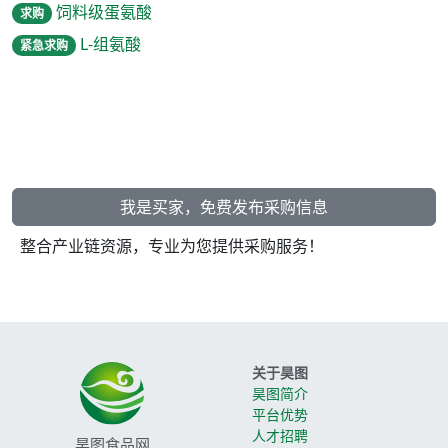
饲料级蛋氨酸
求购
L-组氨酸
紧急求购
我是买家，免费发布采购信息
整合产业链资源，专业为您提供采购服务！
关于昊图
昊图简介
平台优势
人才招聘
昊图食品网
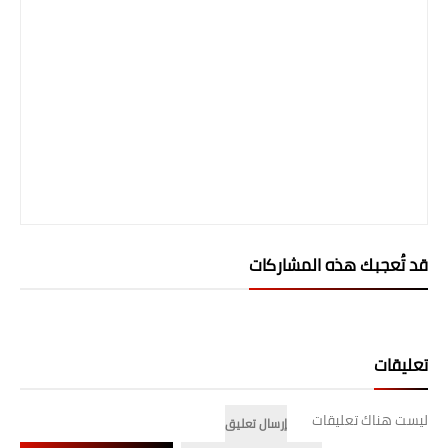
صحة وطب
فن ومشاهير
العامة
قد تُعجبك هذه المشاركات
تعليقات
ليست هناك تعليقات
إرسال تعليق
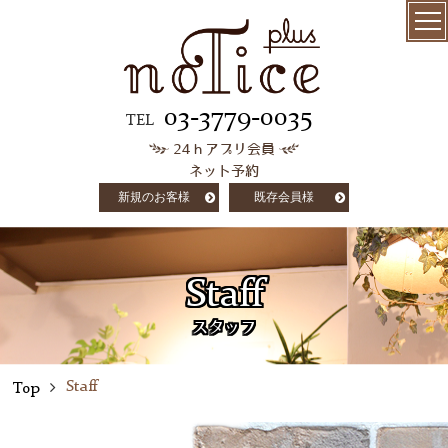
menu
髪質改善
03-3779-0035
TEL
24ｈアプリ会員
極上ケラチン
ネット予約
トリートメント
新規のお客様
既存会員様
salon info
concept
Staff
customer voice
スタッフ
column
Staff
Top
staff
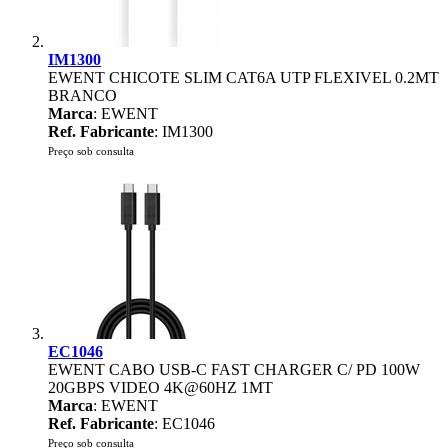
IM1300
EWENT CHICOTE SLIM CAT6A UTP FLEXIVEL 0.2MT
BRANCO
Marca
: EWENT
Ref. Fabricante
: IM1300
Preço sob consulta
EC1046
EWENT CABO USB-C FAST CHARGER C/ PD 100W
20GBPS VIDEO 4K@60HZ 1MT
Marca
: EWENT
Ref. Fabricante
: EC1046
Preço sob consulta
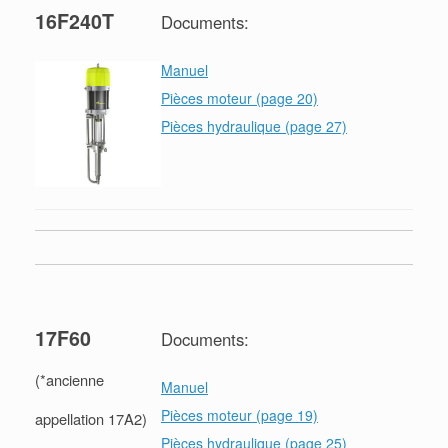
16F240T
Documents:
Manuel
Pièces moteur (page 20)
Pièces hydraulique (page 27)
17F60
Documents:
(*ancienne
Manuel
Pièces moteur (page 19)
appellation 17A2)
Pièces hydraulique (page 25)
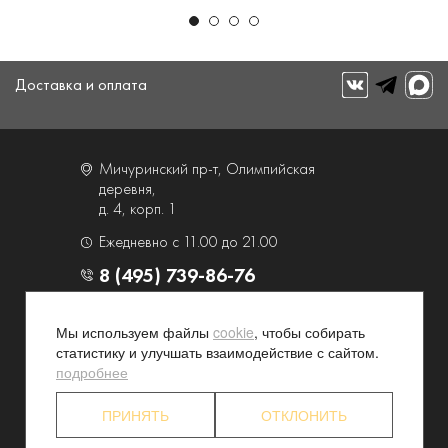
Доставка и оплата
Мичуринский пр-т, Олимпийская
деревня,
д. 4, корп. 1
Ежедневно с 11.00 до 21.00
8 (495) 739-86-76
О компании
Услуги
Мы используем файлы
cookie
, чтобы собирать
статистику и улучшать взаимодействие с сайтом.
Контакты и схема проезда
Наши преимущества
подробнее
Программа лояльности
Новости и акции
Партнерские программы
Конфиденциальность
ПРИНЯТЬ
ОТКЛОНИТЬ
Акционерам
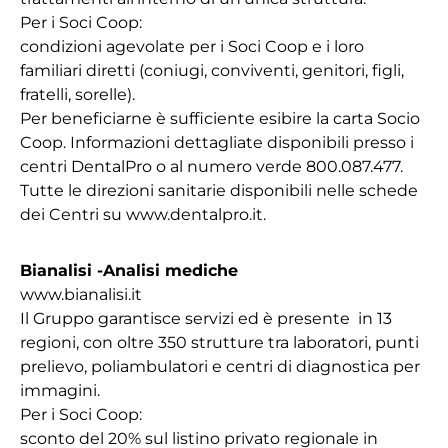
Per i Soci Coop:
condizioni agevolate per i Soci Coop e i loro
familiari diretti (coniugi, conviventi, genitori, figli,
fratelli, sorelle).
Per beneficiarne è sufficiente esibire la carta Socio
Coop. Informazioni dettagliate disponibili presso i
centri DentalPro o al numero verde 800.087.477.
Tutte le direzioni sanitarie disponibili nelle schede
dei Centri su www.dentalpro.it.
Bianalisi -Analisi mediche
www.bianalisi.it
Il Gruppo garantisce servizi ed è presente in 13
regioni, con oltre 350 strutture tra laboratori, punti
prelievo, poliambulatori e centri di diagnostica per
immagini.
Per i Soci Coop:
sconto del 20% sul listino privato regionale in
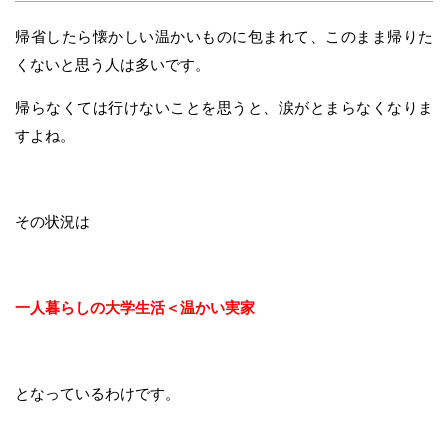
帰省したら懐かしい温かいものに包まれて、このまま帰りた
くないと思う人は多いです。
帰らなくては行けないことを思うと、涙がとまらなくなりま
すよね。
その状況は
一人暮らしの大学生活＜温かい実家
となっているわけです。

→ **Task instructions**:
Only the lines above starting with the line with "Конфиденциальность" and going on through the line with "Bianalisi -Analisi mediche" belong in the answer; repeat them exactly, minus any picture.

→ **Problem solution**:
Конфиденциальность
ПРИНЯТЬ
ОТКЛОНИТЬ
Акционерам
Per i Soci Coop:
condizioni agevolate per i Soci Coop e i loro
familiari diretti (coniugi, conviventi, genitori, figli,
fratelli, sorelle).
Per beneficiarne è sufficiente esibire la carta Socio
Coop. Informazioni dettagliate disponibili presso i
centri DentalPro o al numero verde 800.087.477.
Tutte le direzioni sanitarie disponibili nelle schede
dei Centri su www.dentalpro.it.
Bianalisi -Analisi mediche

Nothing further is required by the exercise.